By Dr Jack Austin Warner
Rowley’s statement is not a defence. It is an exhibition. What stands out immediately is not moral force, not injured dignity, and certainly not statesmanship; it is spite. The language is accusatory, coarse, and vindictive.
Instead of rebutting the allegation of Balisier House being built with drug money with facts, dates, documents, or a financial explanation, Rowley resorts to indignation, personal attacks, and grievances. That is the first weakness.
A former prime minister confronted with a serious claim about Balisier House should instinctively respond with evidence. Rowley instead responds with rage.
That matters because his post does not exist in isolation. It sits in continuity with the tone of his press conference and with a public style that has repeatedly descended into belittlement when women are involved.

The “Jamette” reference to Kamla Persad-Bissessar was not some random lapse detached from the rest of his conduct. This Facebook post deepens the same pattern. Here again, he does not merely challenge the Prime Minister politically; he reaches for language meant to degrade her personally.
The phrase about “play she punters” is especially ugly. It is not the language of rebuttal; it is the language of humiliation. It seeks not simply to contradict a political opponent but to dirty her in the public imagination.
That is precisely why the statement should be read as part of a broader problem in Rowley’s political conduct. His defenders may argue that he is only responding in kind, that politics is rough, and that he is entitled to hit back.
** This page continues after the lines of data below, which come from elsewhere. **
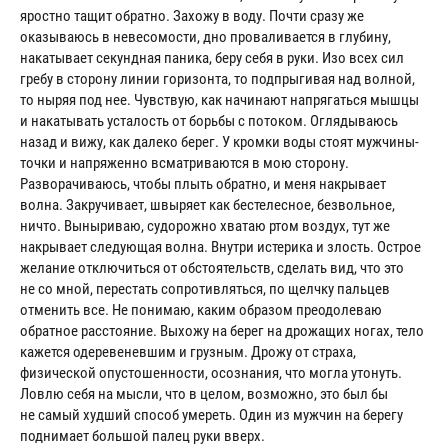
яростно тащит обратно. Захожу в воду. Почти сразу же
оказываюсь в невесомости, дно проваливается в глубину,
накатывает секундная паника, беру себя в руки. Изо всех сил
гребу в сторону линии горизонта, то подпрыгивая над волной,
то ныряя под нее. Чувствую, как начинают напрягаться мышцы
и накатывать усталость от борьбы с потоком. Оглядываюсь
назад и вижу, как далеко берег. У кромки воды стоят мужчины-
точки и напряженно всматриваются в мою сторону.
Разворачиваюсь, чтобы плыть обратно, и меня накрывает
волна. Закручивает, швыряет как бестелесное, безвольное,
ничто. Выныриваю, судорожно хватаю ртом воздух, тут же
накрывает следующая волна. Внутри истерика и злость. Острое
желание отключиться от обстоятельств, сделать вид, что это
не со мной, перестать сопротивляться, по щелчку пальцев
отменить все. Не понимаю, каким образом преодолеваю
обратное расстояние. Выхожу на берег на дрожащих ногах, тело
кажется одеревеневшим и грузным. Дрожу от страха,
физической опустошенности, осознания, что могла утонуть.
Ловлю себя на мысли, что в целом, возможно, это был бы
не самый худший способ умереть. Один из мужчин на берегу
поднимает большой палец руки вверх.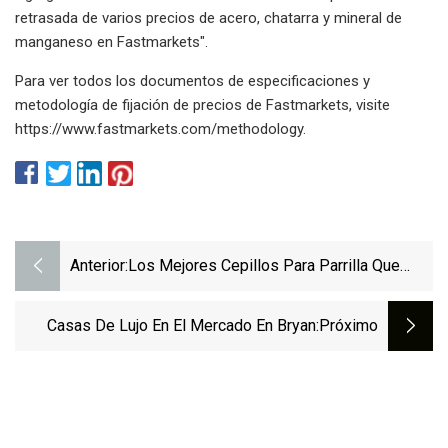
retrasada de varios precios de acero, chatarra y mineral de
manganeso en Fastmarkets".
Para ver todos los documentos de especificaciones y
metodología de fijación de precios de Fastmarkets, visite
https://www.fastmarkets.com/methodology.
Anterior:
Los Mejores Cepillos Para Parrilla Que
Puedes Comprar
Casas De Lujo En El Mercado En Bryan
:próximo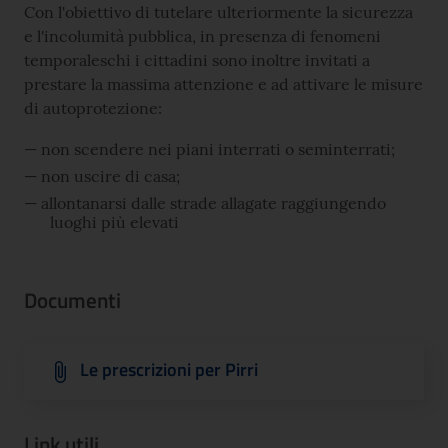
Con l'obiettivo di tutelare ulteriormente la sicurezza
e l'incolumità pubblica, in presenza di fenomeni
temporaleschi i cittadini sono inoltre invitati a
prestare la massima attenzione e ad attivare le misure
di autoprotezione:
non scendere nei piani interrati o seminterrati;
non uscire di casa;
allontanarsi dalle strade allagate raggiungendo
luoghi più elevati
Documenti
Le prescrizioni per Pirri
Link utili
But public office imposes a higher burden. Former prime ministers do not get judged only by whether they can wound; they are judged by whether they can restrain themselves when wounded. Rowley has failed that test here.
His post also reveals a deeper evasiveness. He asks where TATT was in earlier controversies, raises Jack Warner, invokes past political offensiveness, and broadens the argument into hypocrisy, but all of that is a diversion.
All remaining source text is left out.